BRIEF
Gather each line containing the string "could" from these entries.

DATA TO PROCESS
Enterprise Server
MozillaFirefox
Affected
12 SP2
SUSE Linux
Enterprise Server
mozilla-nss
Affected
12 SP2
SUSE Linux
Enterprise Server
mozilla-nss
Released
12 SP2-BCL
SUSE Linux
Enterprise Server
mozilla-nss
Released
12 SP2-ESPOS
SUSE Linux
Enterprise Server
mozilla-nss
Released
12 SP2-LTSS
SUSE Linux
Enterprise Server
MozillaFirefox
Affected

* * *

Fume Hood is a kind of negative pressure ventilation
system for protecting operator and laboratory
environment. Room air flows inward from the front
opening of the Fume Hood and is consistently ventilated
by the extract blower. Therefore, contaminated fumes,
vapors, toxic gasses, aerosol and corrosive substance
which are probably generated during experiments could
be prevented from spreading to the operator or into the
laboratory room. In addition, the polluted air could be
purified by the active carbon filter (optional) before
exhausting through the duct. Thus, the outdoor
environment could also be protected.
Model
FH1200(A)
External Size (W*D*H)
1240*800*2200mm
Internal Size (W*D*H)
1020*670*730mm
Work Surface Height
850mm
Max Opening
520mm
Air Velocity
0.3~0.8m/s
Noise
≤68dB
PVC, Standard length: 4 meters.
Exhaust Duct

ANSWER SECTION
which are probably generated during experiments could
laboratory room. In addition, the polluted air could be
environment could also be protected.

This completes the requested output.